WORK REQUIRED:
Somewhere below are a line with "muss man müde" and a later line with "ESEFICIENCIA - Todo". Output exactly those lines and all lines between them.

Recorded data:
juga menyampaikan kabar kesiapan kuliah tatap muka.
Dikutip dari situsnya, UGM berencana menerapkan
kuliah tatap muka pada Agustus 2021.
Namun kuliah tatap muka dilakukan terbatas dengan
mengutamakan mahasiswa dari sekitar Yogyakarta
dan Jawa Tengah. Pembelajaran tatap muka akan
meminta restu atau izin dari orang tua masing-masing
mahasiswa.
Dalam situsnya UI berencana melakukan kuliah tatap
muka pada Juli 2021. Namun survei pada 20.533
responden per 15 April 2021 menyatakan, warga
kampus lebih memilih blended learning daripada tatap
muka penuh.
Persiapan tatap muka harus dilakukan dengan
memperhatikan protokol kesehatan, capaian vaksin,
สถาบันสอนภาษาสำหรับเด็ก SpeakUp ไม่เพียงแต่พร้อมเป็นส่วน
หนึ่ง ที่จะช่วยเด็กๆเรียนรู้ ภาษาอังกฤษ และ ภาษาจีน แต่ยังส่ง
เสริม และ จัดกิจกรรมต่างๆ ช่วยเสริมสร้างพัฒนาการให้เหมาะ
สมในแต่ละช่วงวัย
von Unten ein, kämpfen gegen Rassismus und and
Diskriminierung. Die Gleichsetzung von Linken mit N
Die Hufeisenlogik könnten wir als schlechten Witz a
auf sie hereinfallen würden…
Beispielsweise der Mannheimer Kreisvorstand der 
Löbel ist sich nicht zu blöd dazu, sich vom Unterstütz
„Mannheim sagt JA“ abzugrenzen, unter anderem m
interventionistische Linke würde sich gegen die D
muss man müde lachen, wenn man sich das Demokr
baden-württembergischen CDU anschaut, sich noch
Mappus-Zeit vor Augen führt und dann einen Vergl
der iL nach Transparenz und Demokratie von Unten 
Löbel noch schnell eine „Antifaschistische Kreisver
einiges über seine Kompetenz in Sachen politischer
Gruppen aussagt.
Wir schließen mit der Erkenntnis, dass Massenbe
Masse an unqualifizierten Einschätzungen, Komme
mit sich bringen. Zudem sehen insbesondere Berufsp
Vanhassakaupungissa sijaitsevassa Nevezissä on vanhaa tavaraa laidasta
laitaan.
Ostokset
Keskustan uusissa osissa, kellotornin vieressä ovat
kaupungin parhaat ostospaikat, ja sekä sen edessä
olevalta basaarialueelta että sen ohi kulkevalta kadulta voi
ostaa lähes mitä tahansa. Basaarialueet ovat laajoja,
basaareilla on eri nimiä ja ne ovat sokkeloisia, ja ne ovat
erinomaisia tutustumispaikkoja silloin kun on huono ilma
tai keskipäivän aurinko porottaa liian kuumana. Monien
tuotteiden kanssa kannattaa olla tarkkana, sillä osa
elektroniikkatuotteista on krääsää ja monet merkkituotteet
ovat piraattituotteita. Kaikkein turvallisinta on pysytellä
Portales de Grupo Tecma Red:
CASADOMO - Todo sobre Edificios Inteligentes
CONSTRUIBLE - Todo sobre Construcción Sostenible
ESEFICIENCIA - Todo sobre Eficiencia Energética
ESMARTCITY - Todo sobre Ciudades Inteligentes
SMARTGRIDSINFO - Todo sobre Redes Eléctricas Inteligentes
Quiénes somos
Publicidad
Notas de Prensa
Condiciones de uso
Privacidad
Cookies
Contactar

TASK SOLUTION:
muss man müde lachen, wenn man sich das Demokr
baden-württembergischen CDU anschaut, sich noch
Mappus-Zeit vor Augen führt und dann einen Vergl
der iL nach Transparenz und Demokratie von Unten 
Löbel noch schnell eine „Antifaschistische Kreisver
einiges über seine Kompetenz in Sachen politischer
Gruppen aussagt.
Wir schließen mit der Erkenntnis, dass Massenbe
Masse an unqualifizierten Einschätzungen, Komme
mit sich bringen. Zudem sehen insbesondere Berufsp
Vanhassakaupungissa sijaitsevassa Nevezissä on vanhaa tavaraa laidasta
laitaan.
Ostokset
Keskustan uusissa osissa, kellotornin vieressä ovat
kaupungin parhaat ostospaikat, ja sekä sen edessä
olevalta basaarialueelta että sen ohi kulkevalta kadulta voi
ostaa lähes mitä tahansa. Basaarialueet ovat laajoja,
basaareilla on eri nimiä ja ne ovat sokkeloisia, ja ne ovat
erinomaisia tutustumispaikkoja silloin kun on huono ilma
tai keskipäivän aurinko porottaa liian kuumana. Monien
tuotteiden kanssa kannattaa olla tarkkana, sillä osa
elektroniikkatuotteista on krääsää ja monet merkkituotteet
ovat piraattituotteita. Kaikkein turvallisinta on pysytellä
Portales de Grupo Tecma Red:
CASADOMO - Todo sobre Edificios Inteligentes
CONSTRUIBLE - Todo sobre Construcción Sostenible
ESEFICIENCIA - Todo sobre Eficiencia Energética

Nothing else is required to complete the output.